I was not sorry, as I sat and bathed Henry’s forehead and heated limbs with common henbane boiled in wine. The large furry leaves might look uninviting but they were of sound reputation in cooling inflammations, I consoled myself. I could hear Constanza’s voice raised in Castilian complaint even as the ducal party rode out of the gate, and silently wished my sister well as I decided that it would be a relief to be free of the Duke’s presence.
Yet living in such a milieu as The Savoy, in the world of the Duke’s own creation of art and wealth, it was hard not to sense his presence, even when he was miles away. At the turn of a stair, there he might be. Kneeling in the chapel, riding his bay stallion into the courtyard, sitting at supper in the Great Hall. Even though he did none of those things, it seemed that I might catch that glimpse of him if I looked carefully enough.
I would not give in to temptation. I would not look.
Better that he is not here! I reprimanded myself.
So now with hoar frost forming on the insides of the glazing and the fire making little impact, we had wrapped the children as warmly as we could in furs and bedcovers and sent for fuel two hours ago, until spurred by righteous anger I had volunteered to chase it up. Thomas Haselden, Controller of the Duke’s Household, was nowhere to be found. Sir Thomas Hungerford, our steward, had travelled with the Duke and Constanza to Hertford.
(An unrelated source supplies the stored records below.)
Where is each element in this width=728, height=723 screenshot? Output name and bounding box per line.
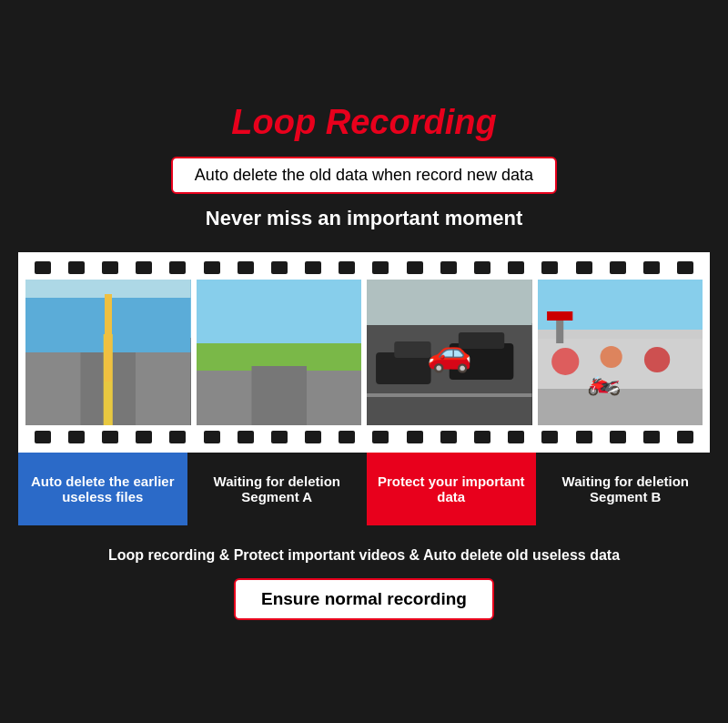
film-hole (305, 261, 321, 274)
film-hole (35, 431, 51, 443)
svg-rect-4 (25, 280, 191, 298)
film-hole (474, 431, 490, 443)
bottom-description: Loop recording & Protect important video… (108, 547, 620, 564)
film-hole (238, 261, 254, 274)
film-hole (372, 431, 389, 443)
film-hole (508, 261, 524, 274)
film-hole (372, 261, 389, 274)
film-strip (18, 252, 710, 453)
film-hole (136, 261, 152, 274)
film-hole (541, 431, 558, 443)
film-hole (169, 431, 186, 443)
film-hole (102, 431, 118, 443)
ensure-text: Ensure normal recording (261, 589, 467, 608)
film-hole (677, 261, 693, 274)
labels-row: Auto delete the earlier useless files Wa… (18, 453, 710, 525)
svg-point-20 (551, 348, 579, 375)
svg-rect-18 (538, 389, 703, 425)
film-hole (136, 431, 152, 443)
subtitle-text: Auto delete the old data when record new… (195, 166, 533, 184)
film-hole (339, 261, 355, 274)
film-image-road1 (25, 280, 191, 425)
film-hole (102, 261, 118, 274)
ensure-box: Ensure normal recording (234, 578, 494, 620)
svg-point-22 (643, 347, 669, 372)
label-waiting-a: Waiting for deletion Segment A (193, 453, 362, 525)
film-image-road2 (197, 280, 362, 425)
film-hole (643, 261, 660, 274)
svg-rect-12 (394, 341, 430, 358)
svg-rect-15 (367, 393, 532, 397)
film-hole (339, 431, 355, 443)
film-hole (238, 431, 254, 443)
label-waiting-b: Waiting for deletion Segment B (541, 453, 711, 525)
film-hole (508, 431, 524, 443)
svg-rect-5 (197, 280, 362, 343)
film-hole (440, 431, 457, 443)
svg-rect-3 (104, 334, 113, 425)
subtitle-box: Auto delete the old data when record new… (171, 157, 557, 194)
film-hole (204, 431, 220, 443)
film-hole (576, 431, 592, 443)
film-hole (643, 431, 660, 443)
film-hole (407, 431, 423, 443)
film-image-street (538, 280, 703, 425)
never-miss-text: Never miss an important moment (206, 207, 522, 230)
svg-rect-24 (547, 311, 572, 321)
page-title: Loop Recording (231, 103, 496, 142)
main-container: Loop Recording Auto delete the old data … (18, 103, 710, 620)
film-hole (610, 431, 626, 443)
svg-rect-9 (367, 280, 532, 325)
film-hole (610, 261, 626, 274)
film-hole (474, 261, 490, 274)
film-hole (440, 261, 457, 274)
film-hole (677, 431, 693, 443)
film-hole (68, 431, 85, 443)
film-hole (407, 261, 423, 274)
svg-point-21 (600, 346, 622, 368)
film-image-traffic (367, 280, 532, 425)
film-hole (541, 261, 558, 274)
label-auto-delete: Auto delete the earlier useless files (18, 453, 187, 525)
label-protect: Protect your important data (367, 453, 536, 525)
film-hole (35, 261, 51, 274)
film-holes-top (25, 261, 703, 274)
film-hole (271, 261, 288, 274)
svg-rect-14 (459, 332, 504, 349)
film-hole (68, 261, 85, 274)
film-images-row (25, 280, 703, 425)
film-hole (204, 261, 220, 274)
film-holes-bottom (25, 431, 703, 443)
svg-rect-8 (251, 366, 307, 425)
film-hole (271, 431, 288, 443)
film-hole (169, 261, 186, 274)
film-hole (576, 261, 592, 274)
film-hole (305, 431, 321, 443)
Somehow the smooth running of the household had got out of kilter, and approaching the hour for supper as it was, the servants would be busy in the kitchens, but t
hat was no good reason for us to freeze to death. Elizabeth had developed a cough, exacerbated by the acrid smoke, and I suspected Blanche would follow suit. Even Alyne, usually stalwart, had taken to her bed, feeling her age in her bones, she said. Lady Alice was considering the tenor of her complaint to the Duke when she next set eyes on him.
The shadows here in the inner courtyard were thick and deep in the corners, but as I strode on, there was a movement. Emerging from the side door in the far corner came a dark-clad figure with a bundle under his arm. He would do very well for my errand. I raised my hand to draw his attention. I also raised my voice again.
‘Robert, is it?’ The figure was tall enough to be the lanky page who had brought us the basket of unseasoned logs. ‘We have need of fuel in the schoolroom. Would you arrange it?’
He paused. Hesitated. Bowed.
‘I have already requested more wood. Four hours ago.’ A little exaggeration would not come amiss.
The figure remained motionless. I raised my voice a little more so that it echoed back at me off the dank stones.
‘Fetch some if you please. And don’t just pass the message to someone else and forget about it. It is too cold for the children. And not unseasoned wood either!’ I added, as he disappeared within.
I returned to the schoolroom.
‘Any success?’ Lady Alice shivered in the draught with the opening of the door.
‘It has yet to be seen,’ I replied, thinking that the temperature was little different inside than out. The children looked pinched, and yes, Blanche was coughing, her eyes red-rimmed. Only Henry, newly recovering and already beginning to resent the curb on his freedom, looked full of energy. As I stooped to tuck a fur bedspread more firmly around Philippa, the door behind me was shouldered open.
‘Fuel, mistress,’
‘And about time too!’
‘I came as fast as I could, mistress.’
I swung round. There, placing a basket of logs beside the sulky fire, with an impressive flexing of arm and shoulder muscle, was the Duke. Swinging his short cloak back over one shoulder, he applied himself to brushing twigs and dust from his hands, beating the residue from his tunic.